We can see that the no of observations per ‘Supplement’ type is very less i.e. 30. Which means per dose levels it will be even fewer. Hence we will be using ‘T-Statistics’ for our hypothetical testing and confidence interval calculation.
Level of Significance will be taken as 5% and also ‘Benjamini Hochberg’ method has been applied further to adjust the p-values because of multiple comparisons.

Inferential Analysis

Here we will be comparing effect of supplement type (supp) on Length (len) For Each Dose Levels (dose)

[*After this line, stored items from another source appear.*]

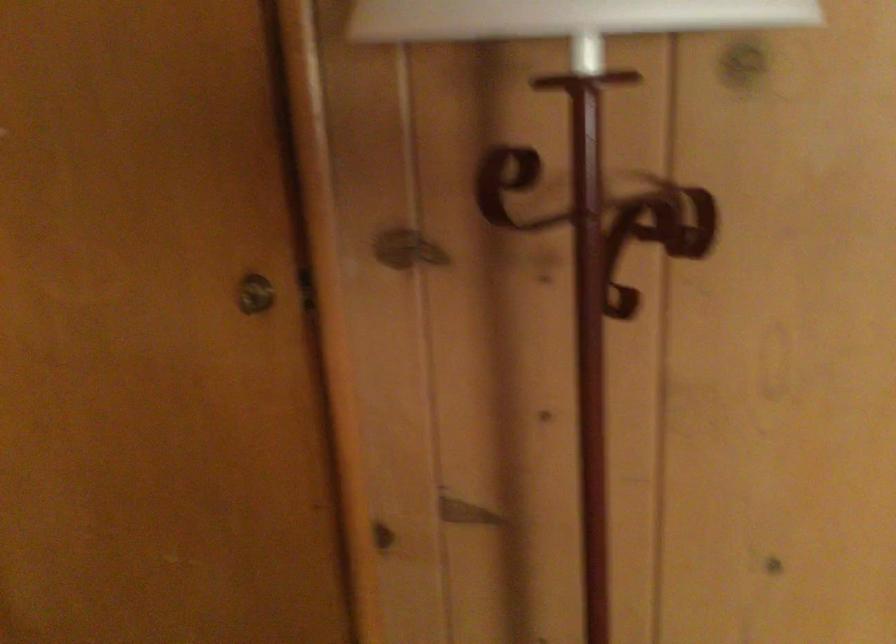 Find where to turn the lamp switch. Please return your answer as a coordinate pair (x, y).

(564, 17) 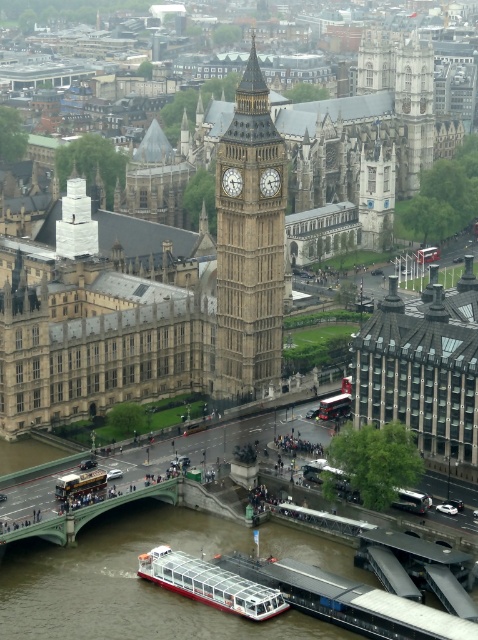 You are a tourist standing on the riverbank and see the golden stone building at center and the golden stone clock tower at center. Which one is closer to your left side?

The golden stone building at center is to the left of golden stone clock tower at center, so it is closer to your left side.

From the picture: You are a tourist standing in front of the golden stone building at center and the golden stone clock tower at center. Which one is closer to the ground?

The golden stone building at center is closer to the ground because it is located below the golden stone clock tower at center. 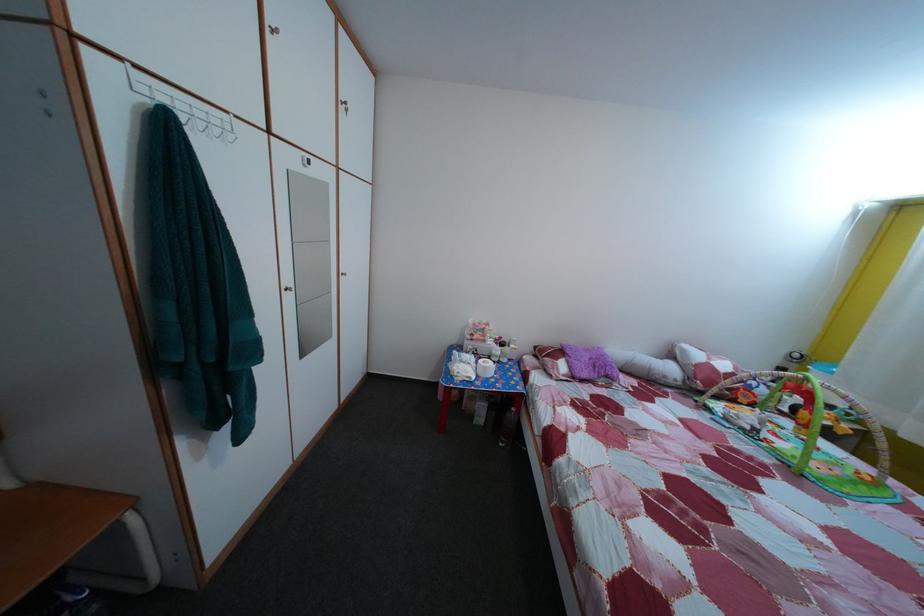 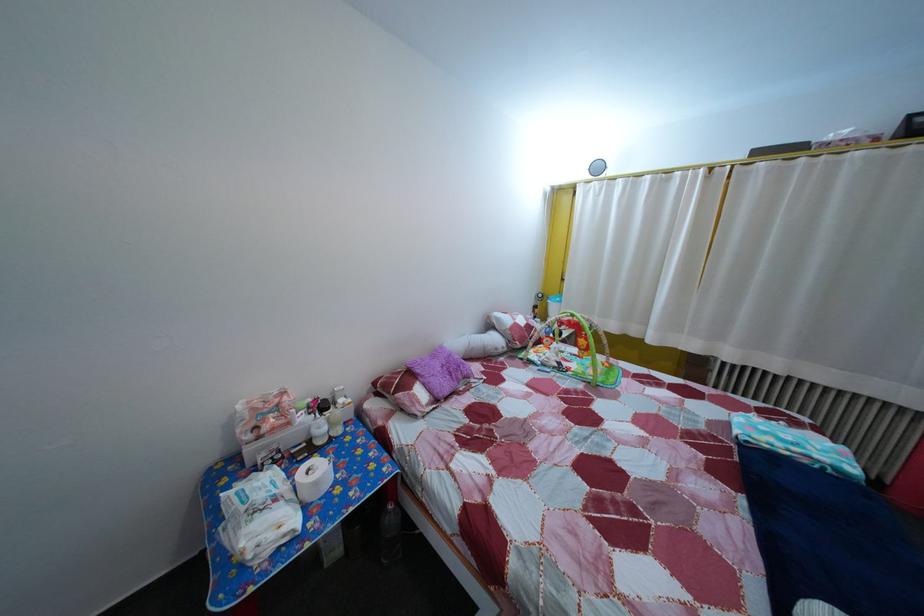 The point at [523,416] is marked in the first image. Where is the corresponding point in the second image?

(399, 515) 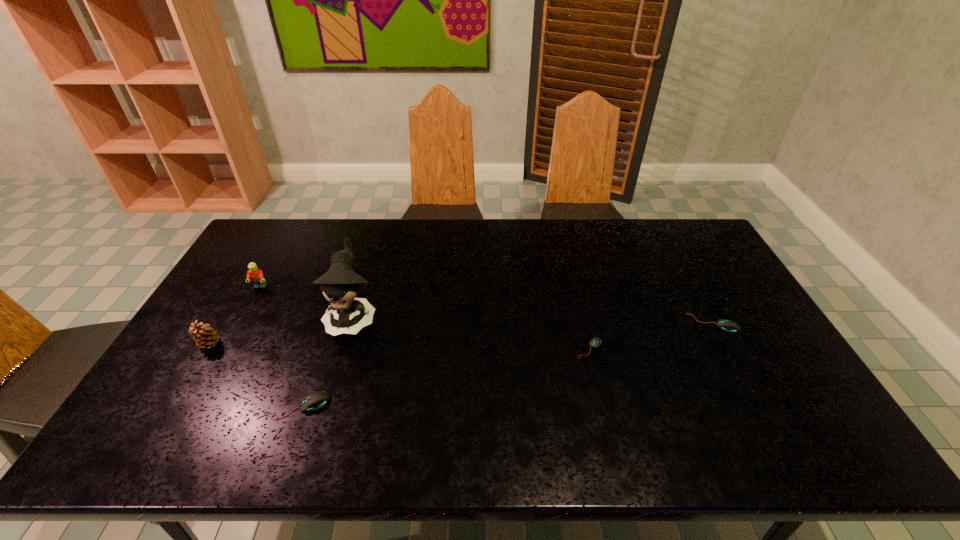 Where is `vacant area located on the right of the second nearest mouse`? The width and height of the screenshot is (960, 540). vacant area located on the right of the second nearest mouse is located at coordinates (732, 348).

Locate an element on the screen. The width and height of the screenshot is (960, 540). vacant space located on the back of the fifth tallest object is located at coordinates (691, 283).

Find the location of a particular element. free space located on the face of the farthest object is located at coordinates (251, 303).

This screenshot has height=540, width=960. Find the location of `vacant point located 0.100m on the front of the pinecone`. vacant point located 0.100m on the front of the pinecone is located at coordinates (186, 382).

I want to click on free region located at the face of the doll, so click(x=341, y=359).

Find the location of a particular element. Image resolution: width=960 pixels, height=540 pixels. object located at the near edge is located at coordinates (316, 400).

The image size is (960, 540). I want to click on Lego that is at the left edge, so click(x=256, y=275).

Locate an element on the screen. This screenshot has height=540, width=960. pinecone at the left edge is located at coordinates (205, 337).

The height and width of the screenshot is (540, 960). Find the location of `object positioned at the right edge`. object positioned at the right edge is located at coordinates (727, 325).

In order to click on free space at the far edge in this screenshot , I will do `click(353, 251)`. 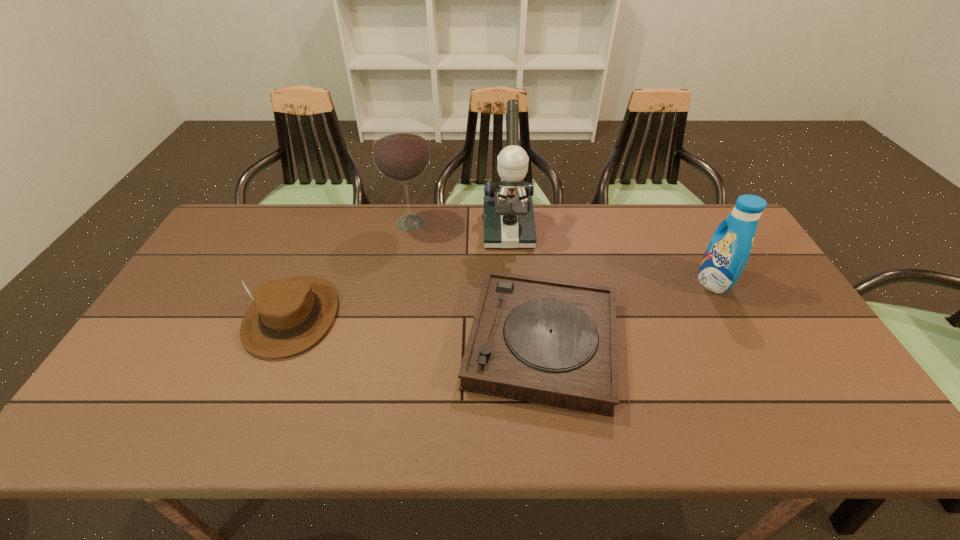 Where is `microscope`? This screenshot has height=540, width=960. microscope is located at coordinates tap(509, 223).

At what (x,y) coordinates should I click in order to perform the action: click on alcohol. Please return your answer as a coordinate pair (x, y). The image size is (960, 540). Looking at the image, I should click on (400, 150).

You are a GUI agent. You are given a task and a screenshot of the screen. Output one action in this format:
    pyautogui.click(x=<x>, y=<y>)
    Task: Click on the detergent
    This screenshot has height=540, width=960.
    Given the screenshot: What is the action you would take?
    tap(729, 248)

This screenshot has height=540, width=960. Find the location of `the rightmost object`. the rightmost object is located at coordinates (729, 248).

This screenshot has width=960, height=540. I want to click on fedora, so click(x=289, y=315).

This screenshot has width=960, height=540. I want to click on the leftmost object, so click(289, 315).

Locate an element on the screen. The image size is (960, 540). phonograph record is located at coordinates (544, 341).

Where is `free spot located 0.200m at the eyepiece of the microscope`? free spot located 0.200m at the eyepiece of the microscope is located at coordinates (513, 295).

Identify the location of vacant space located on the front of the second object from left to right. This screenshot has width=960, height=540. (393, 318).

This screenshot has height=540, width=960. Find the location of `vacant space located 0.090m on the front-facing side of the third tallest object`. vacant space located 0.090m on the front-facing side of the third tallest object is located at coordinates (669, 281). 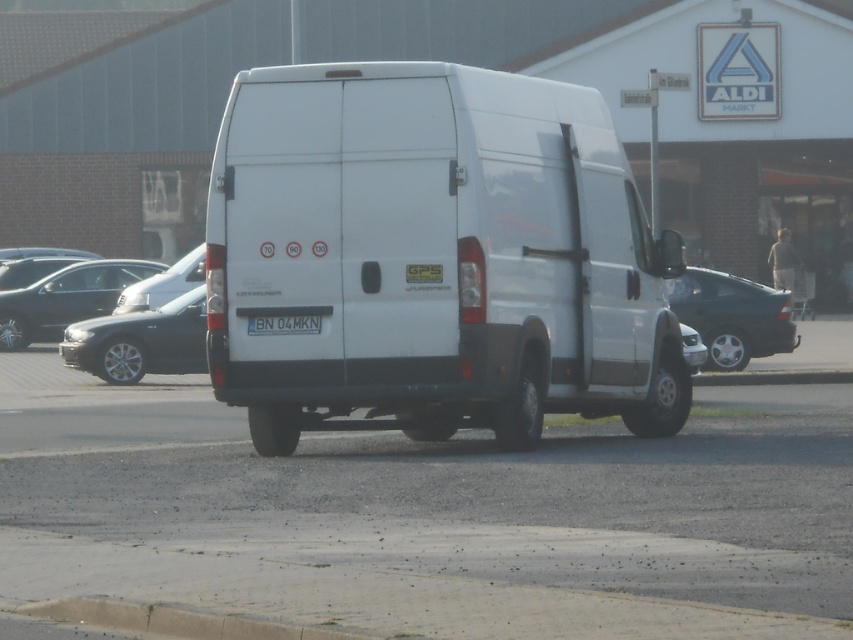 You are a delivery person who needs to unload a package from the gray concrete curb at lower center onto the satin silver sedan at center. Considering their heights, will you need a ramp or stairs to move the package from the curb to the sedan?

The gray concrete curb at lower center has a lesser height compared to the satin silver sedan at center, so you will not need a ramp or stairs to move the package from the curb to the sedan.

You are standing in front of the white van parked near the Aldi Market. There are two points marked on the van. Which point is closer to you, point (318, 211) or point (47, 273)?

Point (318, 211) is closer to you than point (47, 273). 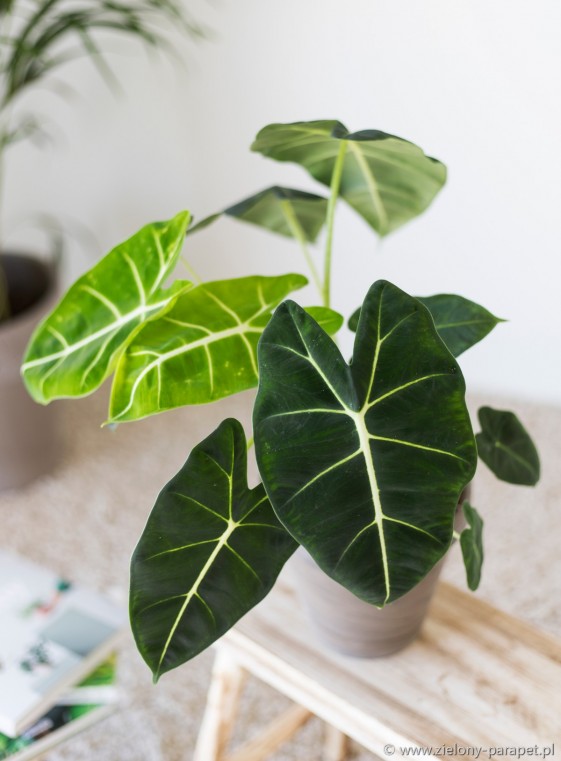 Locate an element on the screen. The width and height of the screenshot is (561, 761). the larger pot is located at coordinates (25, 432). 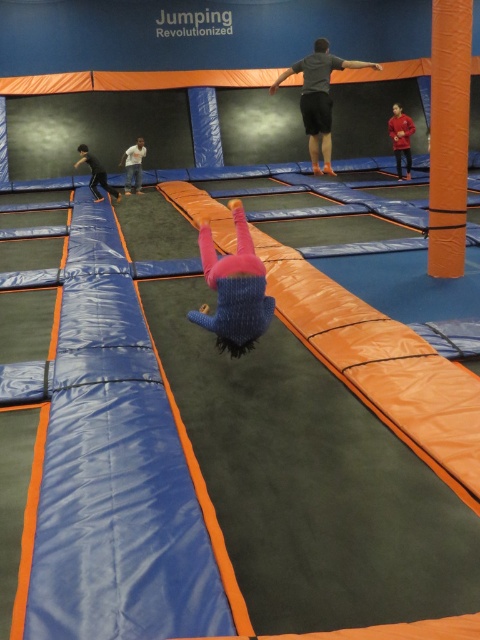 Question: Among these points, which one is nearest to the camera?

Choices:
 (A) (249, 248)
 (B) (127, 186)
 (C) (98, 182)
 (D) (406, 161)

Answer: (A)

Question: Can you confirm if white cotton shirt at upper center is bigger than blue fuzzy sweater at left?

Choices:
 (A) no
 (B) yes

Answer: (A)

Question: Which of the following is the closest to the observer?

Choices:
 (A) blue fuzzy sweater at left
 (B) white cotton shirt at upper center

Answer: (A)

Question: Can you confirm if red fleece jacket at upper right is positioned to the left of blue fuzzy sweater at left?

Choices:
 (A) no
 (B) yes

Answer: (A)

Question: Which of the following is the closest to the observer?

Here we can see that two supplement types are available.
Each Supplement Type was given for all the three dose levels.
Hence for each Dose Levels we can compare the effect of both the supplement types on Tooth Growth.

Sub-setting of data

In this section we will create our subsets of data on the basis of Dose Levels so that individual ‘t.tests’ can be calculated on them.

We start by creating two groups for two supplement types and sub-setting only the data for dose level ‘0.5 mg’,‘1 mg’ and ‘2mg’ respectively

#Sub-setting 0.5 mg dose level data
halfmg<-tgdata[tgdata$dose==0.5,]
halfmg_summ<-data.frame(halfmg %>% group_by(supp) %>% summarise(mean=mean(len),sd=sd(len)))
vc0.5mg<-halfmg[halfmg$supp=='VC',]
oj0.5mg<-halfmg[halfmg$supp=='OJ',]

#Sub-setting 1 mg dose level data
onemg<-tgdata[tgdata$dose==1,]
onemg_summ<-data.frame(onemg %>% group_by(supp) %>% summarise(mean=mean(len),sd=sd(len)))
vc1mg<-onemg[onemg$supp=='VC',]
oj1mg<-onemg[onemg$supp=='OJ',]

#Sub-setting 2 mg dose level data
twomg<-tgdata[tgdata$dose==2,]
twomg_summ<-data.frame(twomg %>% group_by(supp) %>% summarise(mean=mean(len),sd=sd(len)))
vc2mg<-twomg[twomg$supp=='VC',]
oj2mg<-twomg[twomg$supp=='OJ',]

Summary Of Subsets of Data

Let’s see the basic summary of these subsets of data that we have extracted.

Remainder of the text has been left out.